## Supplied material
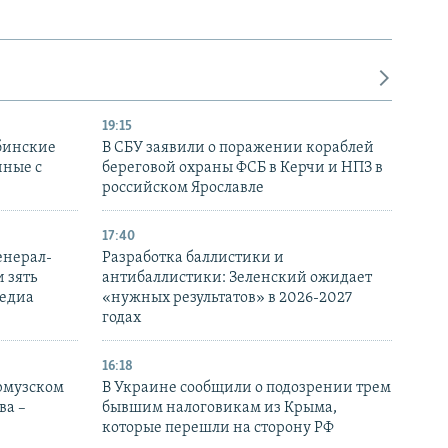
19:15
бинские
В СБУ заявили о поражении кораблей
нные с
береговой охраны ФСБ в Керчи и НПЗ в
российском Ярославле
17:40
енерал-
Разработка баллистики и
 зять
антибаллистики: Зеленский ожидает
медиа
«нужных результатов» в 2026-2027
годах
16:18
Ормузском
В Украине сообщили о подозрении трем
ва –
бывшим налоговикам из Крыма,
которые перешли на сторону РФ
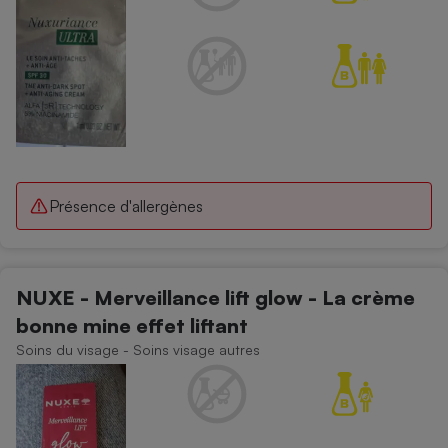
Présence d'allergènes
NUXE - Merveillance lift glow - La crème
bonne mine effet liftant
Soins du visage - Soins visage autres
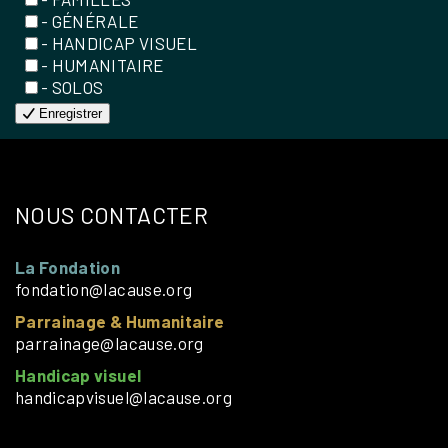
- GÉNÉRALE
- HANDICAP VISUEL
- HUMANITAIRE
- SOLOS
Enregistrer
NOUS CONTACTER
La Fondation
fondation@lacause.org
Parrainage & Humanitaire
parrainage@lacause.org
Handicap visuel
handicapvisuel@lacause.org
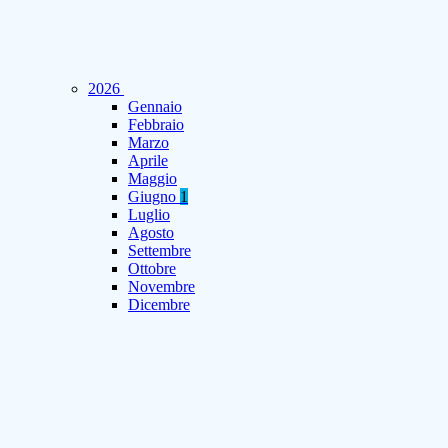
2026
Gennaio
Febbraio
Marzo
Aprile
Maggio
Giugno
1
Luglio
Agosto
Settembre
Ottobre
Novembre
Dicembre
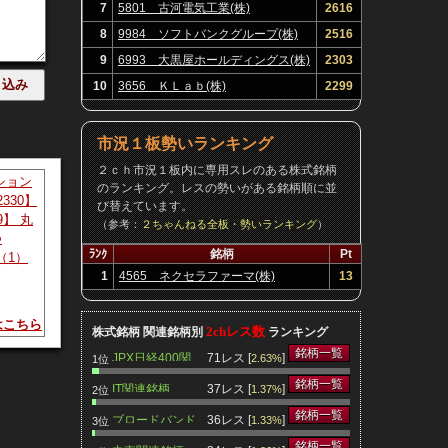
7
5801 古河電気工業(株)
2616
8
9984 ソフトバンクグループ(株)
2516
9
6993 大黒屋ホールディングス(株)
2303
 * 4Q
10
3656 ＫＬａｂ(株)
2299
年ぶりに
市況１板勢いランキング
２ｃｈ市況１板内に専用スレのある株式銘柄
ション
のランキング。レスの勢いがある銘柄順に並
2330】
び替えています。
9】 丸
（参考：
２ちゃんねる全板・勢いランキング
）
つ
。開示さ
ﾗﾝｸ
銘柄
Pt
（1）
きなけ
1
4565 ネクセラファーマ(株)
13
資目的
はこちら
2chレス数
株式銘柄 関連銘柄別
ランキング
銘柄一覧
JPX日経400関
71レス [
]
2.63%
1位
連銘柄
銘柄一覧
IT関連銘柄
37レス [
]
1.37%
2位
銘柄一覧
ブロードバンド
36レス [
]
1.33%
3位
くなる
関連銘柄
銘柄一覧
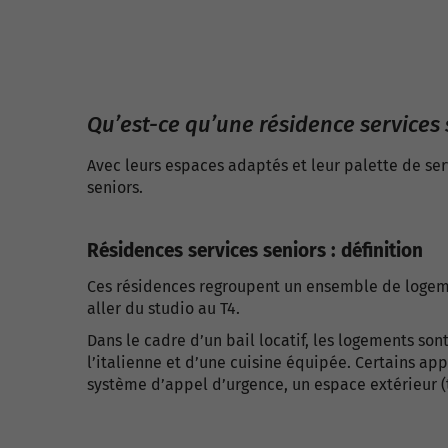
Qu’est-ce qu’une résidence services 
Avec leurs espaces adaptés et leur palette de se
seniors.
Résidences services seniors : définition
Ces résidences regroupent un ensemble de logeme
aller du studio au T4.
Dans le cadre d’un bail locatif, les logements s
l’italienne et d’une cuisine équipée. Certains 
système d’appel d’urgence, un espace extérieur (te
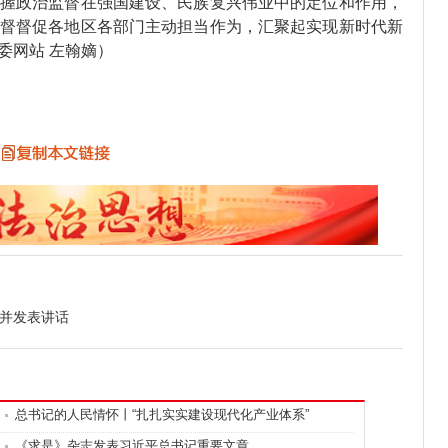
政治监督在强国建设、民族复兴伟业中的定位和作用，
督督促各地区各部门主动担当作为，汇聚起实现新时代新
委网站 左翰嫡）
议并发表讲话
总书记的人民情怀丨“扎扎实实建设现代化产业体系”
《求是》杂志发表习近平总书记重要文章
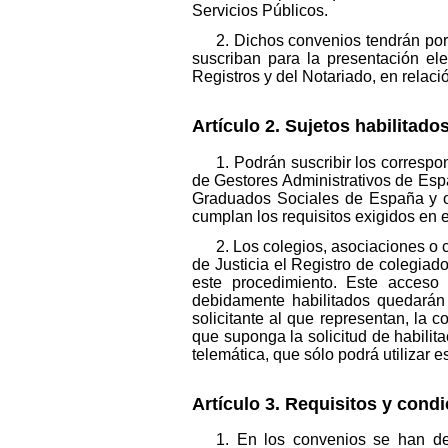
Servicios Públicos.
2. Dichos convenios tendrán por 
suscriban para la presentación el
Registros y del Notariado, en relac
Artículo 2. Sujetos habilitado
1. Podrán suscribir los corres
de Gestores Administrativos de Esp
Graduados Sociales de España y otr
cumplan los requisitos exigidos en e
2. Los colegios, asociaciones o 
de Justicia el Registro de colegia
este procedimiento. Este acceso
debidamente habilitados quedarán v
solicitante al que representan, la 
que suponga la solicitud de habilita
telemática, que sólo podrá utilizar 
Artículo 3. Requisitos y condi
1. En los convenios se han de 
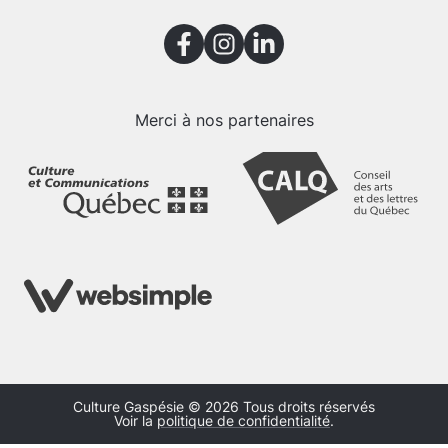
Merci à nos partenaires
Culture Gaspésie © 2026 Tous droits réservés
Voir la
politique de confidentialité
.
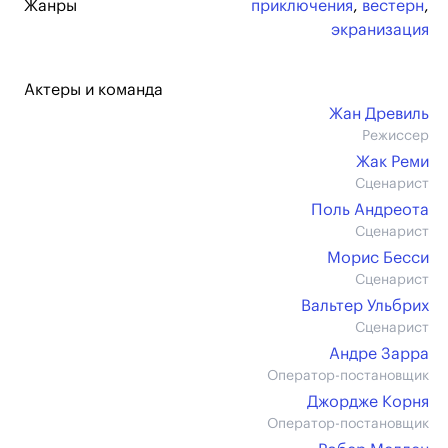
Жанры
приключения
,
вестерн
,
экранизация
Актеры и команда
Жан Древиль
Режиссер
Жак Реми
Сценарист
Поль Андреота
Сценарист
Морис Бесси
Сценарист
Вальтер Ульбрих
Сценарист
Андре Зарра
Оператор-постановщик
Джордже Корня
Оператор-постановщик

## Your task
Copy the entries exactly. Leave the pictures out.

## Answer to this exercise
19:15
бинские
В СБУ заявили о поражении кораблей
нные с
береговой охраны ФСБ в Керчи и НПЗ в
российском Ярославле
17:40
енерал-
Разработка баллистики и
 зять
антибаллистики: Зеленский ожидает
медиа
«нужных результатов» в 2026-2027
годах
16:18
Ормузском
В Украине сообщили о подозрении трем
ва –
бывшим налоговикам из Крыма,
которые перешли на сторону РФ
Présence d'allergènes
NUXE - Merveillance lift glow - La crème
bonne mine effet liftant
Soins du visage - Soins visage autres
- GÉNÉRALE
- HANDICAP VISUEL
- HUMANITAIRE
- SOLOS
Enregistrer
NOUS CONTACTER
La Fondation
fondation@lacause.org
Parrainage & Humanitaire
parrainage@lacause.org
Handicap visuel
handicapvisuel@lacause.org
2026
Gennaio
Febbraio
Marzo
Aprile
Maggio
Giugno
1
Luglio
Agosto
Settembre
Ottobre
Novembre
Dicembre
7
5801 古河電気工業(株)
2616
8
9984 ソフトバンクグループ(株)
2516
9
6993 大黒屋ホールディングス(株)
2303
 * 4Q
10
3656 ＫＬａｂ(株)
2299
年ぶりに
市況１板勢いランキング
２ｃｈ市況１板内に専用スレのある株式銘柄
ション
のランキング。レスの勢いがある銘柄順に並
2330】
び替えています。
9】 丸
（参考：
２ちゃんねる全板・勢いランキング
）
つ
。開示さ
ﾗﾝｸ
銘柄
Pt
（1）
きなけ
1
4565 ネクセラファーマ(株)
13
資目的
はこちら
2chレス数
株式銘柄 関連銘柄別
ランキング
銘柄一覧
JPX日経400関
71レス [
]
2.63%
1位
連銘柄
銘柄一覧
IT関連銘柄
37レス [
]
1.37%
2位
銘柄一覧
ブロードバンド
36レス [
]
1.33%
3位
くなる
関連銘柄
銘柄一覧
Qu’est-ce qu’une résidence services 
Avec leurs espaces adaptés et leur palette de se
seniors.
Résidences services seniors : définition
Ces résidences regroupent un ensemble de logeme
aller du studio au T4.
Dans le cadre d’un bail locatif, les logements s
l’italienne et d’une cuisine équipée. Certains 
système d’appel d’urgence, un espace extérieur (te
政治监督在强国建设、民族复兴伟业中的定位和作用，
督督促各地区各部门主动担当作为，汇聚起实现新时代新
委网站 左翰嫡）
议并发表讲话
总书记的人民情怀丨“扎扎实实建设现代化产业体系”
《求是》杂志发表习近平总书记重要文章
Servicios Públicos.
2. Dichos convenios tendrán por 
suscriban para la presentación el
Registros y del Notariado, en relac
Artículo 2. Sujetos habilitado
1. Podrán suscribir los corres
de Gestores Administrativos de Esp
Graduados Sociales de España y otr
cumplan los requisitos exigidos en e
2. Los colegios, asociaciones o 
de Justicia el Registro de colegia
este procedimiento. Este acceso
debidamente habilitados quedarán v
solicitante al que representan, la 
que suponga la solicitud de habilita
telemática, que sólo podrá utilizar 
Artículo 3. Requisitos y condi
1. En los convenios se han de 
Merci à nos partenaires
Culture Gaspésie © 2026 Tous droits réservés
Voir la
politique de confidentialité
.
Жанры
приключения
,
вестерн
,
экранизация
Актеры и команда
Жан Древиль
Режиссер
Жак Реми
Сценарист
Поль Андреота
Сценарист
Морис Бесси
Сценарист
Вальтер Ульбрих
Сценарист
Андре Зарра
Оператор-постановщик
Джордже Корня
Оператор-постановщик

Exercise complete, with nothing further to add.